[Items listed in a dataset]
= Beginning of Section =
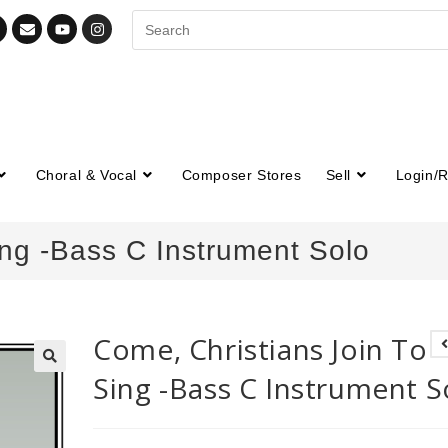
Choral & Vocal
Composer Stores
Sell
Login/R
ing -Bass C Instrument Solo
Come, Christians Join To
Sing -Bass C Instrument S
🔍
= End of Section =
_TASK INSTRUCTIONS_
From the first line to the last, repeat the records exactly. Leave out the pictures.

_EXERCISE OUTPUT_
Choral & Vocal
Composer Stores
Sell
Login/R
ing -Bass C Instrument Solo
Come, Christians Join To
Sing -Bass C Instrument S
🔍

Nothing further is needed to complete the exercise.